Dans le vieux livre, publié en 1693, œuvre du sieur de la Loubère, ambassadeur de France auprès du roi de Siam, nous trouvons de nombreux faits fort intéressants au sujet de la religion siamoise. Les observations du caustique français sont si à propos, que nous donnons, ci-après, ses appréciations sur le sauveur siamois – Sommona-Cadom.
« Bien qu’ils prétendent que la naissance de leur sauveur ait été miraculeuse, ils n’hésitent pas à lui reconnaître un père et une mère (391d). Sa mère, dont le nom se trouve dans quelques livres Balie (Pali ?) s’appelait, disent-ils, Maha MARIA, qui signifie, parait-il, la grande Marie, car Maha veut dire grand. Quoi qu’il en soit, cela ne cesse d’attirer l’attention des missionnaires, et a, peut-être, donné l’occasion aux Siamois de croire que Jésus étant le fils de Marie, il était le frère de Sommona-Cadom et que, ayant été crucifié, il était le méchant frère qu’ils attribuent à SommonaCadom, sous le nom de Thevetat, et ainsi, disent-ils, fut puni en enfer, sa punition participant du supplice de la croix… Les Siamois attendent la venue d’un autre Sommona-Cadom, c’est-à-dire, d’un autre homme miraculeux comme lui, auquel ils ont déjà donné le nom de Pronarote, et dont Sommona a annoncé la naissance.
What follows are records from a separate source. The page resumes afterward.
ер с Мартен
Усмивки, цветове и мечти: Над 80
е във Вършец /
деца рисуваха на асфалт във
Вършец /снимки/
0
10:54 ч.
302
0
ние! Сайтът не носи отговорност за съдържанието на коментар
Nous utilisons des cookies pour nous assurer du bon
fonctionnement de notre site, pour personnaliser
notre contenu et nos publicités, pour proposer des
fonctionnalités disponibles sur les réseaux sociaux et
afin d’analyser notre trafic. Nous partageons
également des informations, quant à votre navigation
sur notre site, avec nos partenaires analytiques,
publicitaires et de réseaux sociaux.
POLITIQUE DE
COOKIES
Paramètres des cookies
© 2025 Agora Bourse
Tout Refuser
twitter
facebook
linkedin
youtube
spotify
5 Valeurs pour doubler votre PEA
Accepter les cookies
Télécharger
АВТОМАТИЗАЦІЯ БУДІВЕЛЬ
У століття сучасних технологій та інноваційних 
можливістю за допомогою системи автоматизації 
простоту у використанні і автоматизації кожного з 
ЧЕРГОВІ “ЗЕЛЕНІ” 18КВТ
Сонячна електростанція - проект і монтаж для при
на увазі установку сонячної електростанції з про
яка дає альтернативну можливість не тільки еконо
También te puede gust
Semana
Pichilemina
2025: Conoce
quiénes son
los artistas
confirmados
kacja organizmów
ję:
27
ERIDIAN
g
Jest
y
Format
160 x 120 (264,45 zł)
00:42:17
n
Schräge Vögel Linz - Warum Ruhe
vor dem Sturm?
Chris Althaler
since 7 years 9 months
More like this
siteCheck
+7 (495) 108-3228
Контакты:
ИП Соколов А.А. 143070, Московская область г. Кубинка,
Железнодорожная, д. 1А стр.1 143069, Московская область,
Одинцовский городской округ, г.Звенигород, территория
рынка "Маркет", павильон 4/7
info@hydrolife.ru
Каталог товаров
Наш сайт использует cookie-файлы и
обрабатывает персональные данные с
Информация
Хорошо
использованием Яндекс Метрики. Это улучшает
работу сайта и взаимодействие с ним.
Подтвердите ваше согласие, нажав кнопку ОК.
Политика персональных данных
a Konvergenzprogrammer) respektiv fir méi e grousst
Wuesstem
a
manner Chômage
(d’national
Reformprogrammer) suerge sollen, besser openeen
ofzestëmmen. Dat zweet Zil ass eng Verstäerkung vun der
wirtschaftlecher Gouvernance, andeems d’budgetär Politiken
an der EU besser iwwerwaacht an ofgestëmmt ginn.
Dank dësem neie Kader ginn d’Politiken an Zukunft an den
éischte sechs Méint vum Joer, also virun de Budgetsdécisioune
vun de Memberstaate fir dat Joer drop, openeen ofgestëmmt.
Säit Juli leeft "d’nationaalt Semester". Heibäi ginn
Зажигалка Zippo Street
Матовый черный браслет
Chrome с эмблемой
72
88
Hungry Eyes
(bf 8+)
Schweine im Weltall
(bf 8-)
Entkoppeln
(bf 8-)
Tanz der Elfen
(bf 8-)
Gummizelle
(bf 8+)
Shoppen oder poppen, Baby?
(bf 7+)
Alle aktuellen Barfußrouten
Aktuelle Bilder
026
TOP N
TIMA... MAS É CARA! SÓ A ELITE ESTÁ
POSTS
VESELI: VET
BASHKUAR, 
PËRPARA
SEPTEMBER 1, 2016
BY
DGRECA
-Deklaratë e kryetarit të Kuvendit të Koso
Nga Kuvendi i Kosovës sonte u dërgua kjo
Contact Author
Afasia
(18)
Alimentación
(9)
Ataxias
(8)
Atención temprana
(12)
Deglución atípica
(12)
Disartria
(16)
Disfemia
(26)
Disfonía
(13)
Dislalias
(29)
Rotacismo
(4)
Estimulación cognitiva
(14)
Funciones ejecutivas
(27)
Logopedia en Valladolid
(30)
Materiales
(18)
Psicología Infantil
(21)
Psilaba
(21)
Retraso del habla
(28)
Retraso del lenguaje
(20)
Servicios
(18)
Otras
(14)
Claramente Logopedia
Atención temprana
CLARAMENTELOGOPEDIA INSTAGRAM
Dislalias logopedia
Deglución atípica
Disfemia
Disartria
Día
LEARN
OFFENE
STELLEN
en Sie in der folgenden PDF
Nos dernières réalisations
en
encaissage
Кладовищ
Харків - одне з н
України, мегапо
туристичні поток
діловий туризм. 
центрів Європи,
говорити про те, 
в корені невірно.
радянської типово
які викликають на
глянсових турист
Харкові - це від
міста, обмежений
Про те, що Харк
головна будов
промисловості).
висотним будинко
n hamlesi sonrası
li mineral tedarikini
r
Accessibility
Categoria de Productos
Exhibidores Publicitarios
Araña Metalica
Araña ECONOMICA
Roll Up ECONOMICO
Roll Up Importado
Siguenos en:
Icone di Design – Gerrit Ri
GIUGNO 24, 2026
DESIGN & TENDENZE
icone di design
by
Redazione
Il fit toutes sortes de miracles… Il avait deux disciples, représentés debout de chaque côté de son idole, un à droite et l’autre à gauche… le premier se nomme Pra-Magla, et l’autre Pra-Scaribout… Le père de Sommona-Cadom était, toujours suivant ce livre Balie, un roi de Teve Lanca, c’est-à-dire de Ceylan. Mais les livres Balie ne portant aucune date, ni le nom de l’auteur n’ont pas plus de valeur que toutes les traditions dont l’origine est inconnue (392d).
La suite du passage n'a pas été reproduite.